Don't gold-plate — the refactor step comes next.Adding More Cases (Still TDD)
[Fact]
public void Approve_WithExpiredInrCheck_Fails()
{
var prescription = Prescription.CreateDraft(
PatientId.Of(Guid.NewGuid()),
MedicationName.Of("Warfarin"),
DosageValue.Of(5m, "mg"));
var checkedAt = DateTime.UtcNow.AddHours(-25); // older than 24h
var result = prescription.Approve(2.5m, checkedAt, Guid.NewGuid());
result.IsFailure.Should().BeTrue();
result.Error.Code.Should().Be("Validation.InrCheck");
}
[Fact]
public void Approve_AlreadyApproved_Fails()
{
var prescription = Prescription.CreateDraft(
PatientId.Of(Guid.NewGuid()),
MedicationName.Of("Warfarin"),
DosageValue.Of(5m, "mg"));
prescription.Approve(2.5m, DateTime.UtcNow, Guid.NewGuid());
// Second approval should fail
var result = prescription.Approve(2.5m, DateTime.UtcNow, Guid.NewGuid());
result.IsFailure.Should().BeTrue();
result.Error.Code.Should().Contain("Status");
}Refactor — Cleaning Up After Green
// After all cases pass, refactor for clarity
public sealed class Prescription
{
private const int InrValidityHours = 24;
public PrescriptionStatus Status { get; private set; } = PrescriptionStatus.Draft;
public decimal? InrValue { get; private set; }
public DateTime? InrCheckedAt { get; private set; }
public static Prescription CreateDraft(
PatientId patientId,
MedicationName medication,
DosageValue dosage)
{
ArgumentNullException.ThrowIfNull(patientId);
ArgumentNullException.ThrowIfNull(medication);
ArgumentNullException.ThrowIfNull(dosage);
return new Prescription();
}
public Result Approve(decimal inrValue, DateTime checkedAt, Guid approvedBy)
{
if (Status != PrescriptionStatus.Draft)
return Result.Failure(Error.Validation("Status",
"Only Draft prescriptions can be approved."));
if (InrCheckIsExpired(checkedAt))
return Result.Failure(Error.Validation("InrCheck",
$"INR check must be within the last {InrValidityHours} hours."));
InrValue = inrValue;
InrCheckedAt = checkedAt;
Status = PrescriptionStatus.Approved;
return Result.Success();
}
private static bool InrCheckIsExpired(DateTime checkedAt) =>
checkedAt < DateTime.UtcNow.AddHours(-InrValidityHours);
}Re-run tests after refactor: all GREEN
Refactoring is safe because the tests tell you immediately if you break something.Production issue I've seen: A team wrote tests after the implementation — "test-after" rather than TDD. The tests were written to match the existing code, not to specify desired behaviour.

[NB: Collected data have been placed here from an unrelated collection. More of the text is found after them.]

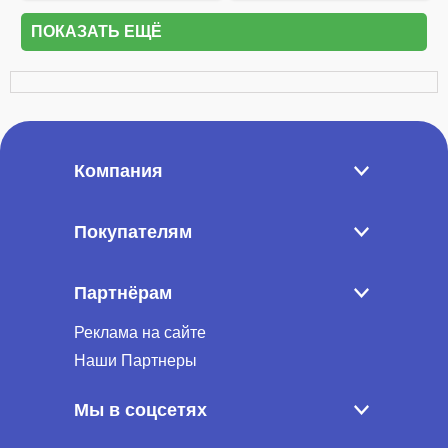
ПОКАЗАТЬ ЕЩЁ
Компания
Покупателям
Партнёрам
Реклама на сайте
Наши Партнеры
Мы в соцсетях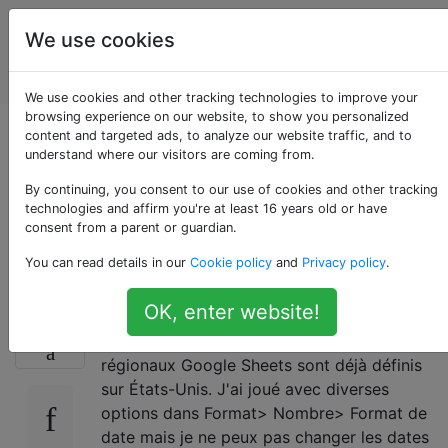
Des
Étiquettes
We use cookies
applications
Account
Web
We use cookies and other tracking technologies to improve your
browsing experience on our website, to show you personalized
Modifier le format de
content and targeted ads, to analyze our website traffic, and to
understand where our visitors are coming from.
date [AAAAAMMJJ]
By continuing, you consent to our use of cookies and other tracking
technologies and affirm you're at least 16 years old or have
consent from a parent or guardian.
en [MM / JJ / AAAA]
You can read details in our
Cookie policy
and
Privacy policy
.
OK, enter website!
J'ai généré un rapport dont la date est au
10
format 20160509 et mes paramètres
régionaux Google Sheets sont déjà définis
sur États-Unis. J'ai joué avec diverses
options dans Format> Nombre> Format de
date mais je ne peux pas changer les dates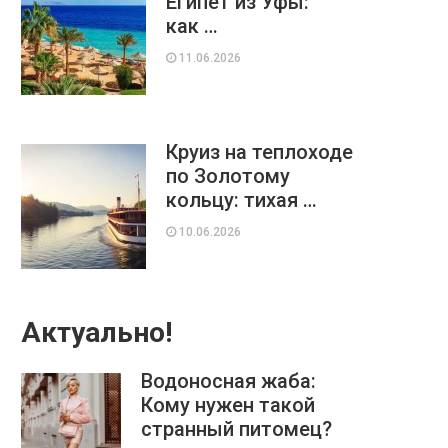
Египет из Уфы:
как …
11.06.2026
Круиз на теплоходе
по Золотому
кольцу: тихая …
10.06.2026
Актуально!
Водоносная жаба:
Кому нужен такой
странный питомец?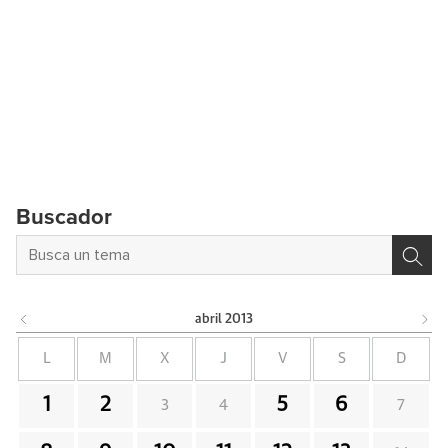
Buscador
abril
2013
L
M
X
J
V
S
D
1
2
5
6
3
4
7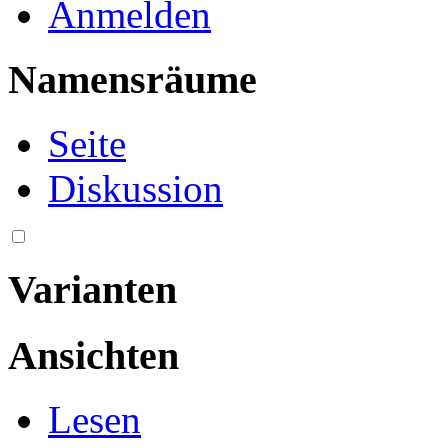
Anmelden
Namensräume
Seite
Diskussion
Varianten
Ansichten
Lesen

When the INR validity window changed from 24 hours to 12 hours (a clinical guideline update), the developer updated the constant in production code but not in the tests. All tests still passed. The 24-hour check was wrong in production for 3 weeks before a pharmacist noticed. With TDD, the test would have been written first as
checkedAt = DateTime.UtcNow.AddHours(-13)→ should fail. Updating the constant would have fixed both the test and the code simultaneously.
Key Takeaway
Red-Green-Refactor: write a failing test first, write minimal code to pass, then clean up. The test specifies desired behaviour before the code exists. Don't write more code than necessary to make the test pass — the next test drives the next increment. Refactor only when tests are green. In a clinical domain, TDD ensures that rule changes (INR validity, dose limits) are expressed as test cases first — making regressions impossible to silently introduce.